Les années positives se suivent et finissent par se ressembler pour le territoire aixois, le Pays d'Aix enregistrant un +18% de bon aloi avec 55 000 m2 placés. « Nous avons récupéré de belles opérations », note Nicolas Treich, dont 19 000 m2 dans du neuf. Et ça, c'est bon pour le moral des investisseurs. 30 000 m2 ont été transactés dans le seconde main. Le moteur du territoire demeure le pôle d'activités d'Aix-en-Provence et Nicolas Treich promet « un intérêt à venir du côté de la périphérie aixoise ».

Le neuf - beaucoup consommé donc en 2020 - sera de retour en 2022. « Aix-en-Provence est un marché qui se stabilise », analyse Nicolas Treich, avec notamment une part du secteur privé plus forte que pour sa voisine marseillaise.

Quel impact du télétravail ?

Dans un environnement de travail en pleine mutation, quel peut/va être l'incidence du recours au télétravail.

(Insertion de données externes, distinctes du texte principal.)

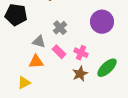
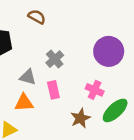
pink rectangle: (59, 52) -> (53, 90), turned 32
pink cross: (81, 53) -> (95, 90), moved

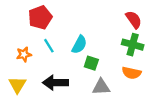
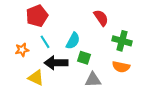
red semicircle: (134, 20) -> (101, 18), moved
black arrow: (55, 83) -> (56, 63), moved
yellow triangle: (17, 85) -> (36, 78), moved, turned -36

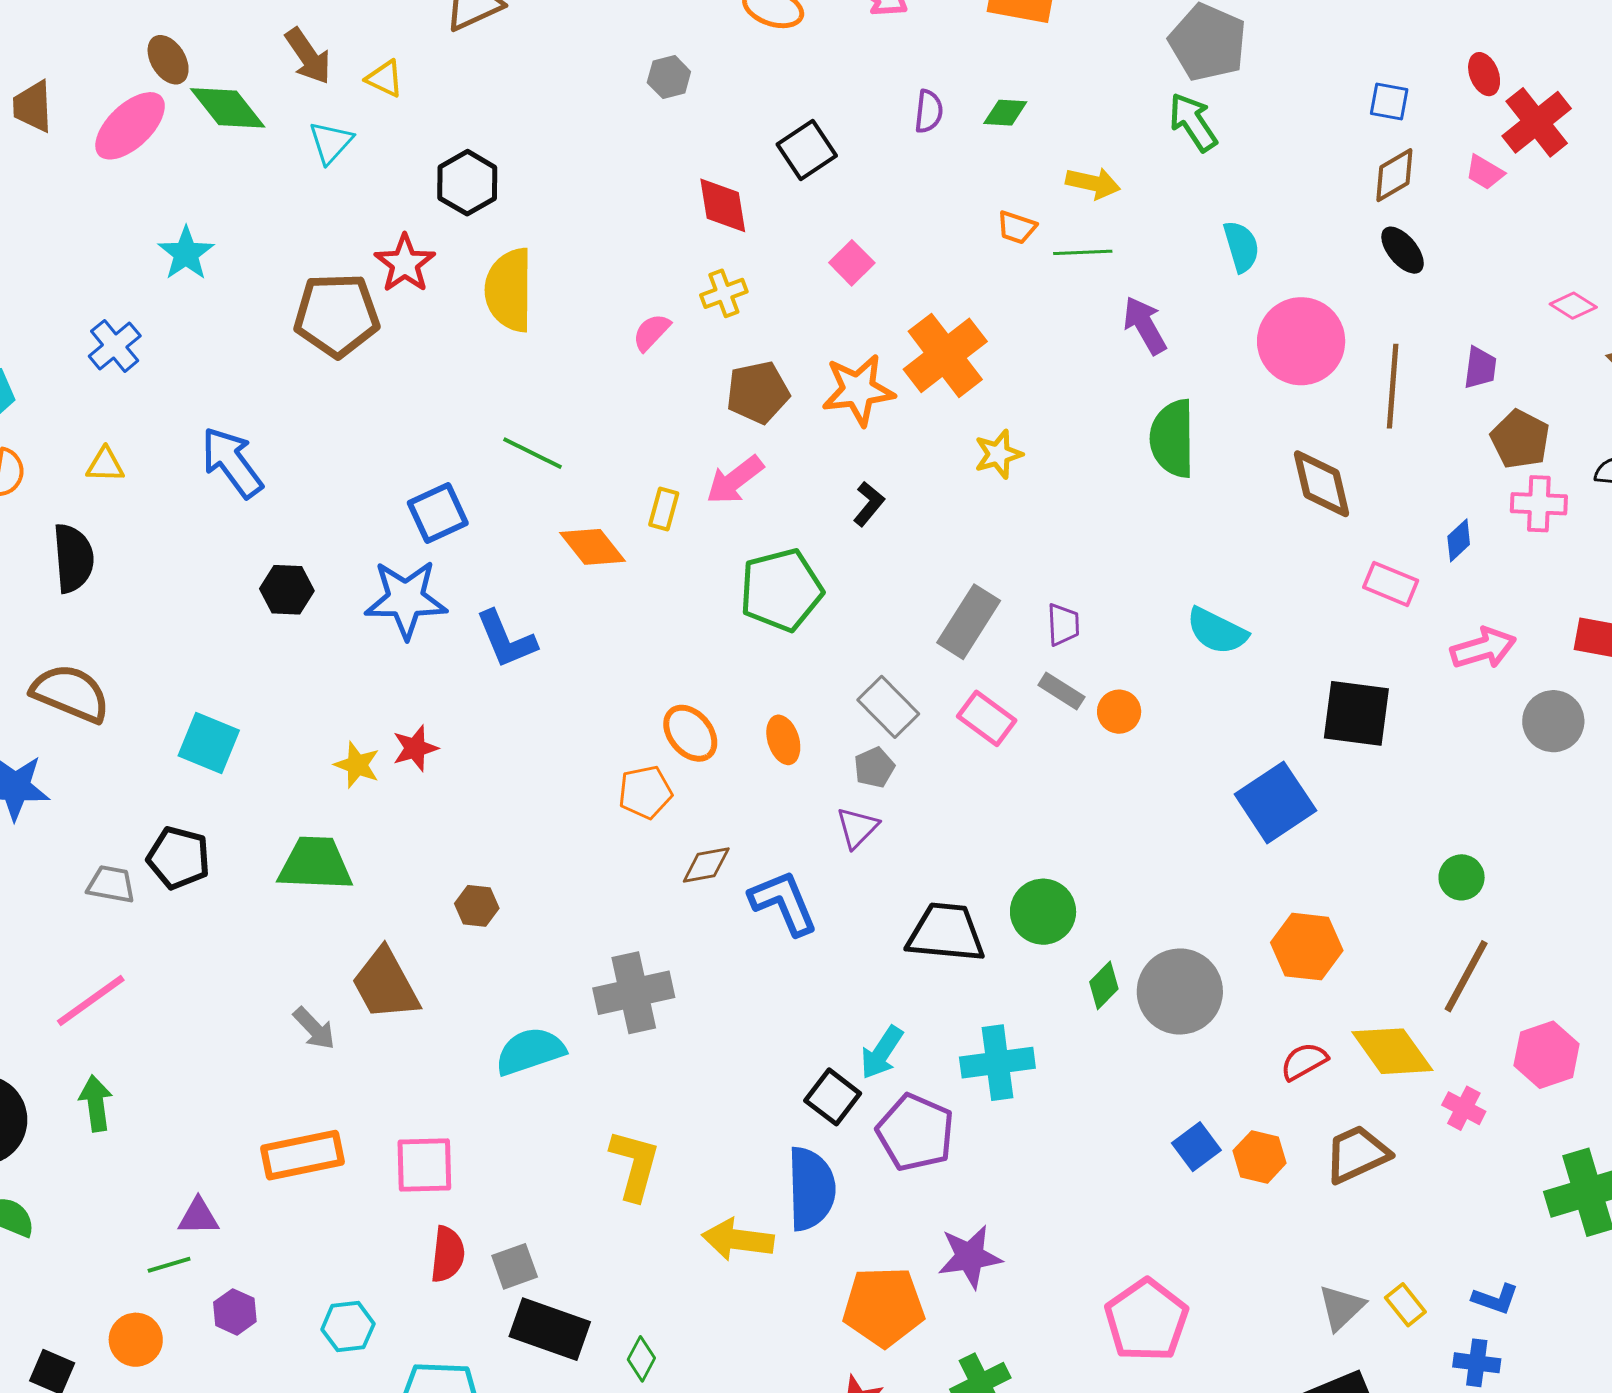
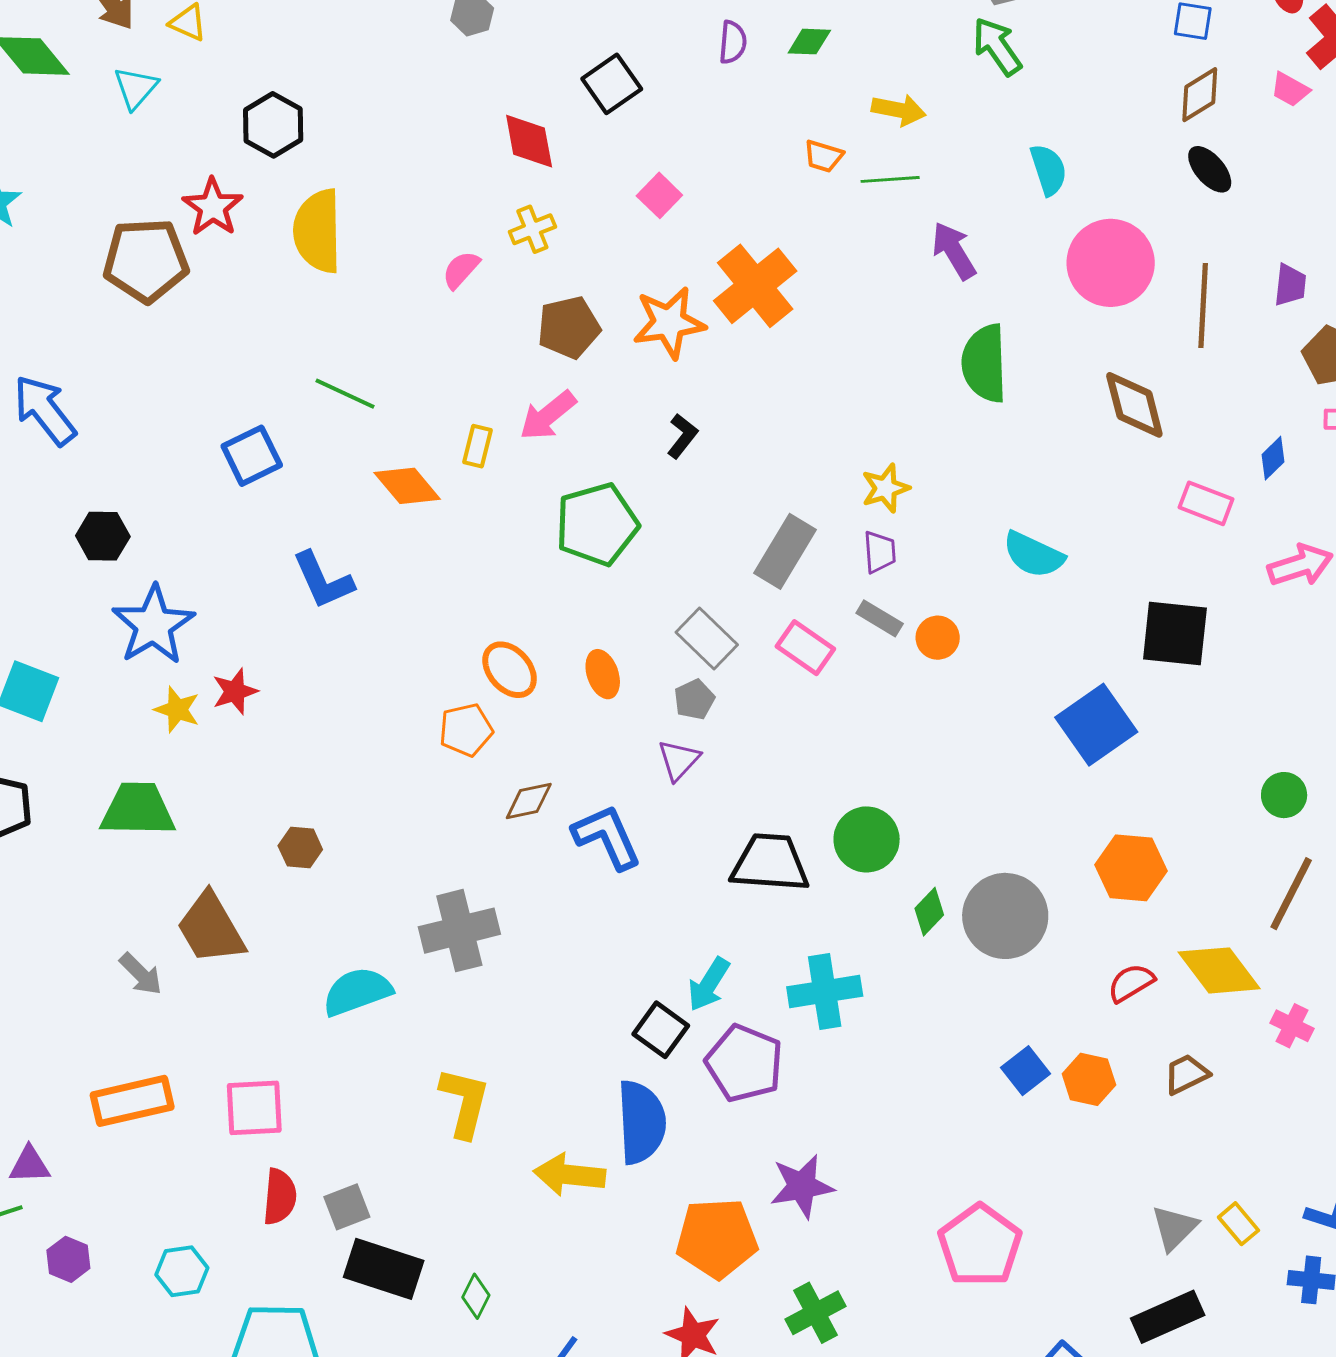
yellow star: (998, 454) -> (885, 488), moved
blue star: (406, 599) -> (153, 625), moved, turned -30
brown trapezoid: (1357, 1154) -> (1186, 1074), size x0.7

Et comment « vivre » son bureau demain ? « Le télétravail ne limite pas les m2 », affirme Nicolas Treich. « Il y aura sans doute un peu de tout, cela dépendra des filières d'activités. Certains salariés en ont assez du télétravail. Nous avons hâte que les nouvelles tendances se mettent en musique. Dans les six à huit mois à venir, les entreprises vont acter des partis pris très forts. La mise en place du décret tertiaire va aussi avoir des incidences sur les choix faits. Des sujets passionnants vont arriver dans le secteur immobilier. Nous avons l'espoir que ça reprenne fort ».